How many lines below contain the word "不動産お役立ち情報"? Give only the number.

[Page images and extracted text]
◆ ◆ ◆ ◆

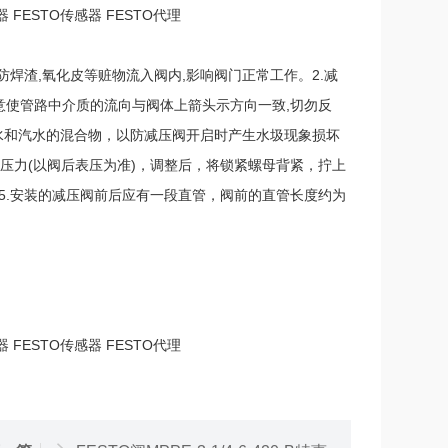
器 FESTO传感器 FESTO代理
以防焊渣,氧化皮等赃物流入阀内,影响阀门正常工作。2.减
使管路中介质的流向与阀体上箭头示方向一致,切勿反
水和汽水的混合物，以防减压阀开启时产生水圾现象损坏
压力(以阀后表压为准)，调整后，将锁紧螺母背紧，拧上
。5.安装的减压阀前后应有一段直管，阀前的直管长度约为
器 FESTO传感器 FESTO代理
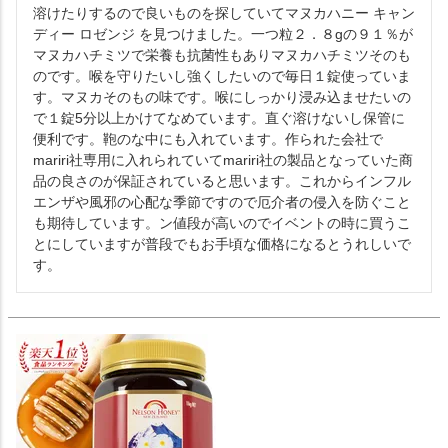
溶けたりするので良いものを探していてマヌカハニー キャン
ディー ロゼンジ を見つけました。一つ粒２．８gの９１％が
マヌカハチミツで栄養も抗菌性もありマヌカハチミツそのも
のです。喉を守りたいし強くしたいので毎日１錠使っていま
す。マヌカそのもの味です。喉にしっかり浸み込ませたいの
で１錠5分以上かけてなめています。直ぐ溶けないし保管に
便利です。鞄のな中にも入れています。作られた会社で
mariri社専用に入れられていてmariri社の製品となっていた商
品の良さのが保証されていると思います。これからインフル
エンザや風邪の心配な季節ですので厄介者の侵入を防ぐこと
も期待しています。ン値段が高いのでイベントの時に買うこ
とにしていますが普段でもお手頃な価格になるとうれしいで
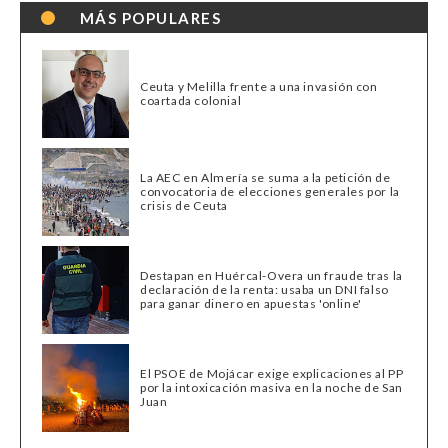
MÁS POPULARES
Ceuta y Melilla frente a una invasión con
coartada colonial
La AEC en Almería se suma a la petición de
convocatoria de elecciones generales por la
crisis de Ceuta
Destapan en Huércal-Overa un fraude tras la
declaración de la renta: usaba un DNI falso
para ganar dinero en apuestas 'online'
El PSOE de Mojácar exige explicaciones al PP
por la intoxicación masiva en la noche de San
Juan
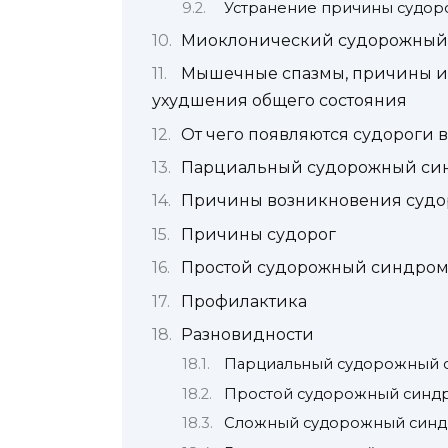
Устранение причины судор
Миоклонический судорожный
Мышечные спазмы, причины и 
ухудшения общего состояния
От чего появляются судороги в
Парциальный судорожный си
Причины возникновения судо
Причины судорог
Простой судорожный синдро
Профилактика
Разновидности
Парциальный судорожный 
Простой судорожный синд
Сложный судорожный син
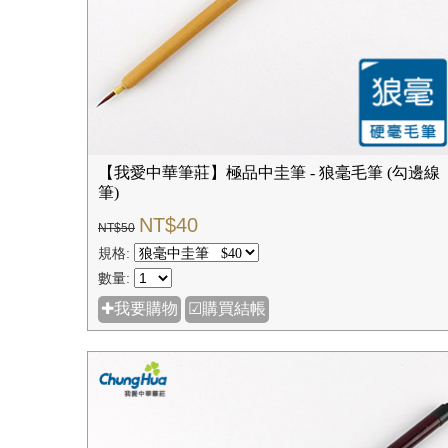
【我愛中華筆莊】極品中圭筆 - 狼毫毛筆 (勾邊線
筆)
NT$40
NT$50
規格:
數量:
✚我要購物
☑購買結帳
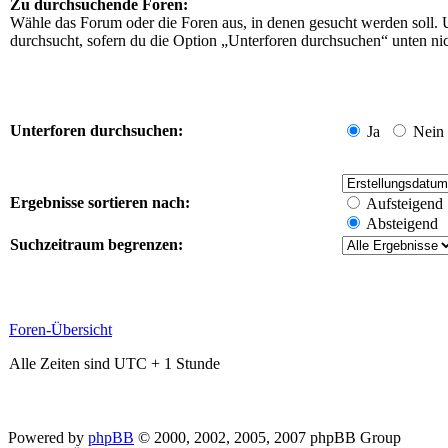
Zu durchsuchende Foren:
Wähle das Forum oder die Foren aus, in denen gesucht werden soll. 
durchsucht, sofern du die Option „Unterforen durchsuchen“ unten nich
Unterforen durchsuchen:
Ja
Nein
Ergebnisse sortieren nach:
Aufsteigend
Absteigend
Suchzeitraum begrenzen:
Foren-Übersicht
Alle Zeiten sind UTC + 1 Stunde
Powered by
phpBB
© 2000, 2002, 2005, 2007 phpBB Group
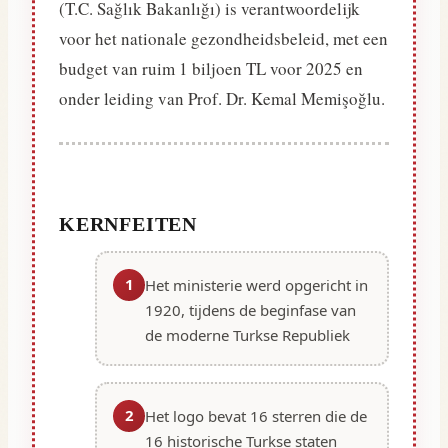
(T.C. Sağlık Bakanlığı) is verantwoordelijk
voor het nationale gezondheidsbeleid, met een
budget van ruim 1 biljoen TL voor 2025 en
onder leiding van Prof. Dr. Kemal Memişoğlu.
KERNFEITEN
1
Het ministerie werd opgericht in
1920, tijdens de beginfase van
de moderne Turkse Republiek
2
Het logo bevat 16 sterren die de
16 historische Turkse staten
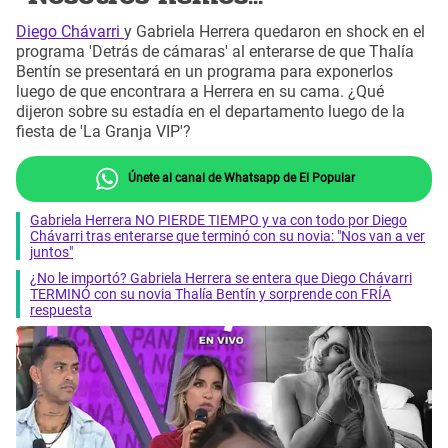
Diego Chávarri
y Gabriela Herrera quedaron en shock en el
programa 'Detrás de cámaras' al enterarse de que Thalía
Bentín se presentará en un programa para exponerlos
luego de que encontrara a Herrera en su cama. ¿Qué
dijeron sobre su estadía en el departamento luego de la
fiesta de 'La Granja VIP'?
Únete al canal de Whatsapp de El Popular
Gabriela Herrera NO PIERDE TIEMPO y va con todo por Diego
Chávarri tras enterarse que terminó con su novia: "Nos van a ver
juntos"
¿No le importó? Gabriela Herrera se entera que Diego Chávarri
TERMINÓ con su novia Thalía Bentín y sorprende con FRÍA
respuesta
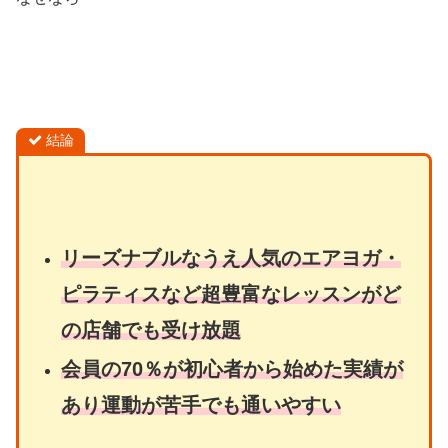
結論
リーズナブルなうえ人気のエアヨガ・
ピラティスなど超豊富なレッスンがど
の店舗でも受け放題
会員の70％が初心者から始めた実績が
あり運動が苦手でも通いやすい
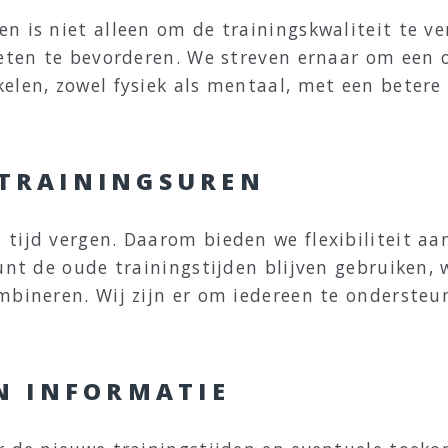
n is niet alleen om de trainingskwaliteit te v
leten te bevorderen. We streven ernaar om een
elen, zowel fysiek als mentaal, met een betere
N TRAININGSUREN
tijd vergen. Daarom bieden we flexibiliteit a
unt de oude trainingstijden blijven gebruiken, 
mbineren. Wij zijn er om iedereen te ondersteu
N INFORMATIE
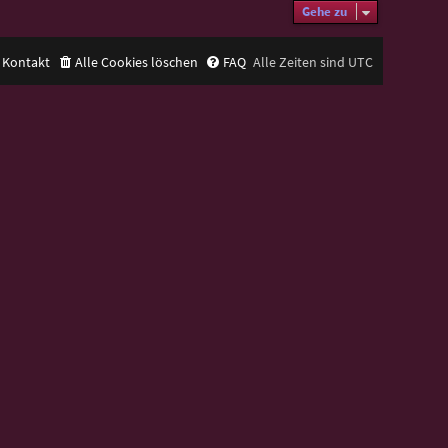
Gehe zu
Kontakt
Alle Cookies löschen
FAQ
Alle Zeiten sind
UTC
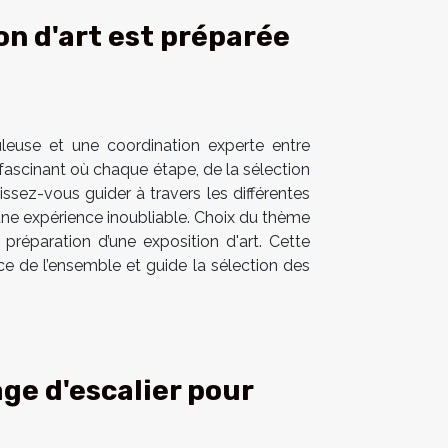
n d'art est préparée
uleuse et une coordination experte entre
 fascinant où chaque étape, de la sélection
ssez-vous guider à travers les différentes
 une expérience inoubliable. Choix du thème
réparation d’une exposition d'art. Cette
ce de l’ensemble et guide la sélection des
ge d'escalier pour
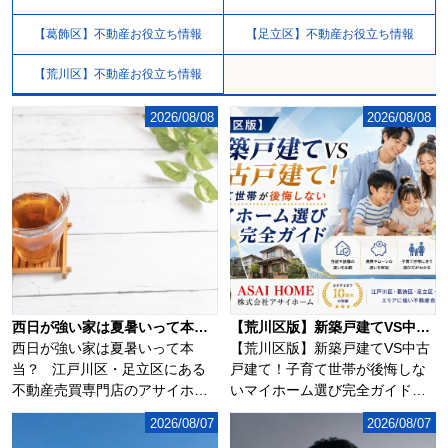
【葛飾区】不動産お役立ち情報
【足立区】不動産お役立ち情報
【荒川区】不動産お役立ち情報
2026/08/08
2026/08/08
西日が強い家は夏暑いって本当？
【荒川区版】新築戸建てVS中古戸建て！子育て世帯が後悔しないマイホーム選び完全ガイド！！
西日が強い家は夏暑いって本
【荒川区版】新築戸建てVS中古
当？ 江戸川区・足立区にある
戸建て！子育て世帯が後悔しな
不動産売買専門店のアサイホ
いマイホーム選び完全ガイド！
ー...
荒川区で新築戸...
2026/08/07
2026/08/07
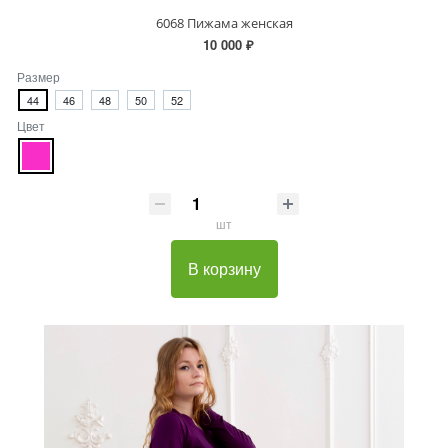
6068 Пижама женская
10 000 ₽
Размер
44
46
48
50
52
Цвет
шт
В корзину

◆ ◆ ◆ ◆

REPLY TO THE EXERCISE => 3